Images are one of the most sharable formats across the web, but the data associated with those images gets lost each time they’re shared from one platform to another. Stipple, which just received $3 million in the second part of a series A round, plans to expand its service, which allows publishers, marketers and users to tag images not just with author attributions, but social and e-commerce calls to action.
To get a sense of what Stipple does for images, founder Rey Flemings offers this scenario: "You pull out your cell phone and take a picture. At that moment, your phone knows where you are, the time and location and saves this information to the file. You upload the image to Facebook and does that information stay with the photograph? No."
Flemings cautions that Stipple is not a DRM solution—"We’re not a photo cop company"—but the service does do more than simply provide sticky attribution tags.
Publishers and marketers are using it to provide mouse-over callouts to social share tags and e-commerce capabilities as well. Whether an image is used as entertainment or as a marketing or commerce prompt, Stipple remains neutral, but its revenue is generated from the marketing and commerce-oriented initiatives.
Image content is monetized in two ways, through affiliate deals where clicks on a "shop" tag are paid out, or through straight advertising campaigns that marketers initiate through enticing viewers to like a brand tagged in the image or click through to a video.
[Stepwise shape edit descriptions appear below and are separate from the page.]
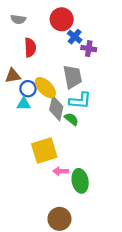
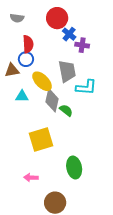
blue circle: (28, 89) -> (26, 59), moved
cyan L-shape: (80, 101) -> (86, 87), moved
pink arrow: (61, 171) -> (31, 178), moved

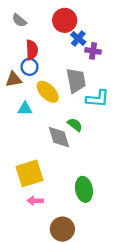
gray semicircle: (17, 18) -> (19, 20), turned 32
gray diamond: (52, 100) -> (59, 137), moved, turned -30
yellow square: (41, 139) -> (29, 173), moved

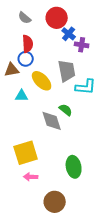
gray semicircle: (19, 20) -> (25, 18), moved

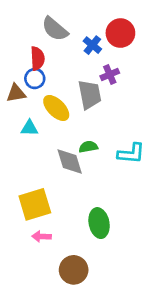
gray semicircle: (25, 18) -> (55, 29), moved, size x1.5
red circle: (57, 18) -> (120, 33), moved
purple cross: (82, 45) -> (110, 75), moved, turned -32
cyan L-shape: (86, 87) -> (131, 153), moved
green semicircle: (66, 110) -> (88, 147), turned -48

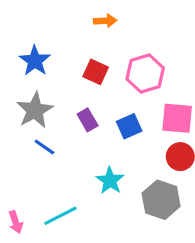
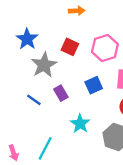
gray star: (35, 110) -> (44, 65), moved
purple rectangle: (88, 120) -> (61, 93), moved
cyan line: (60, 216) -> (45, 148), turned -35

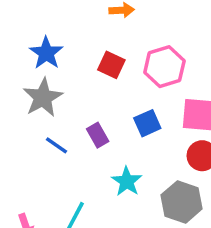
gray star: (44, 65) -> (43, 97), moved

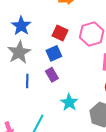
blue square: (147, 123) -> (54, 53), moved
blue line: (57, 145) -> (27, 81), turned 56

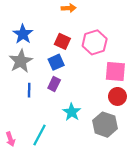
purple rectangle: (52, 75) -> (54, 84), turned 56

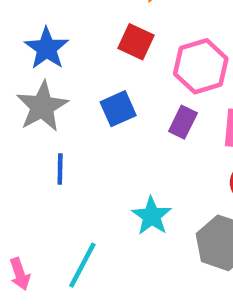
red square: (62, 41) -> (136, 42), moved
purple rectangle: (54, 84) -> (183, 122), moved

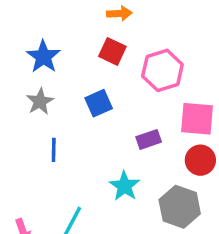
gray star: (42, 106) -> (40, 101), size x0.7
purple rectangle: (183, 122) -> (149, 139), moved, turned 45

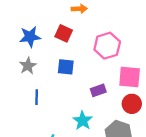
red square: (112, 51) -> (64, 33), moved
blue star: (43, 57) -> (30, 37), turned 30
blue square: (99, 103) -> (66, 67), turned 30

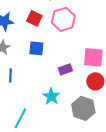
pink hexagon: (107, 46) -> (63, 19), moved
Revenue shares are split 50/50, says Flemings.
So far, Flemings says Stipple has 100 million tagged product images in its database. The company claims it’s tagging 1 million photos per day, with brands such as Nike, L’Oreal, Zappos and Nordstrom using the service. When a publisher uses those images on its website, the affiliate payments begin as visitors engage with the photos.
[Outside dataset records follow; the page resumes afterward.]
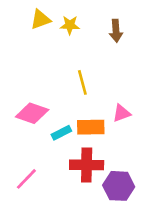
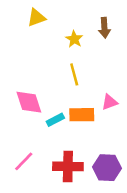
yellow star: (70, 25) -> (74, 39), moved, turned 30
pink diamond: (32, 113) -> (29, 102), turned 52
red cross: (87, 165) -> (68, 166), moved

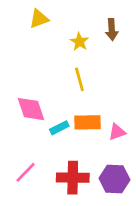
pink triangle: (110, 102) -> (117, 132), moved

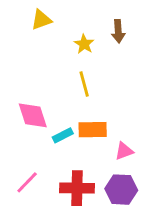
pink triangle: (117, 132) -> (124, 151), moved

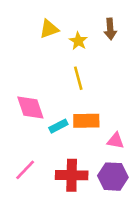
yellow triangle: (41, 20) -> (49, 29), moved
pink triangle: (124, 151) -> (116, 141), turned 30

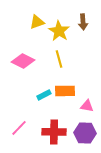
yellow star: (78, 41) -> (59, 31), size x1.5
pink diamond: (30, 107) -> (23, 61), moved, turned -45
And since the introduction of Twitter Cards, which allow publishers to embed rich media "cards" in their tweets, including a tweet-sized photo card, Flemings says publishers can tweet a photo instead of a static link, and Stipple’s API carries over the embedded callouts in that photo. "Photos can contain teasers, be shoppable and so on, and now all of those can be used in Twitter."
Further, Flemings notes engagement rates with Stipple-tagged images far surpass standard display ads. "The advertising model today is based on interruption," he says. "Publishers provide their content for free and users tolerate being interrupted by an ad as part of the service. And the engagement rates with those ads continue to plummet, which is forcing marketers to be even more interruptive."
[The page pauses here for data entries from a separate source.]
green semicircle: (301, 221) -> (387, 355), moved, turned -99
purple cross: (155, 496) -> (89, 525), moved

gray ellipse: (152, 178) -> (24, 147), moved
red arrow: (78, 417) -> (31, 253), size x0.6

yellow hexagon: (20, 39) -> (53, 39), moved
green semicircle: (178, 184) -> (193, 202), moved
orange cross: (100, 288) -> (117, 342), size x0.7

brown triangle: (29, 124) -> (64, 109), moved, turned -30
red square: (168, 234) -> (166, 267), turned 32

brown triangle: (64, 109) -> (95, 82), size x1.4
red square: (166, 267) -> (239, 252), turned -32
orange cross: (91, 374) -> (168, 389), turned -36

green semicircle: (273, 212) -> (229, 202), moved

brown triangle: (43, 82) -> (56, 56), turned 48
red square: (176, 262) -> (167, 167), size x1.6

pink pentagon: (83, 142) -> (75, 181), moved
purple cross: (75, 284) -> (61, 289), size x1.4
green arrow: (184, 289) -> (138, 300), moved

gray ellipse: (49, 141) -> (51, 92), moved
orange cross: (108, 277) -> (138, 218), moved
Stipple-tagged photos, Flemings counters, average 78 mouse-overs and 35 clicks per thousand—rates that translate to 7.8 percent and 3.5 percent, respectively. "Our business model is very simple," he says. "We don’t spam people and we put accurate information in photos. We protect the social contract with people, which has allowed us to get these engagement rates."
Stipple’s latest financing came from Sands Capital. The company previously raised $5 million in the first part of its series A round and $2 million in seed capital in 2010. Other backers include Kleiner Perkins Caufield & Byers, Floodgate, Relevance Capital and Justin Timberlake.